=== Exercise instructions ===
Copy every line of the data that includes the string "Unternehmen".

=== Input data ===
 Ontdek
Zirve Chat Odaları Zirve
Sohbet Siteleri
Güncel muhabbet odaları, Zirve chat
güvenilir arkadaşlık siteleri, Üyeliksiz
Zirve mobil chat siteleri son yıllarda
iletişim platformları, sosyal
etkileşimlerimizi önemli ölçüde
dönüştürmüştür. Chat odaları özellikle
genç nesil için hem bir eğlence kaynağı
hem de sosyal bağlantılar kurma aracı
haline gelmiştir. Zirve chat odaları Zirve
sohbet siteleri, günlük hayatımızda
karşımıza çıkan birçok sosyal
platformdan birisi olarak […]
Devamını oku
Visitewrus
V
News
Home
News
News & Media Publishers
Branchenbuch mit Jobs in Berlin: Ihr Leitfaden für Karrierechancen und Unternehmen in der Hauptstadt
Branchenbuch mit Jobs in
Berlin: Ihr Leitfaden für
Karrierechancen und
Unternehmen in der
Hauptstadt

==

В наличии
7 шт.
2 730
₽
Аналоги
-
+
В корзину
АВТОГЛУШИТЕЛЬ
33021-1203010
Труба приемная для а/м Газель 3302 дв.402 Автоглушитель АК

=== Finished task ===
Branchenbuch mit Jobs in Berlin: Ihr Leitfaden für Karrierechancen und Unternehmen in der Hauptstadt
Unternehmen in der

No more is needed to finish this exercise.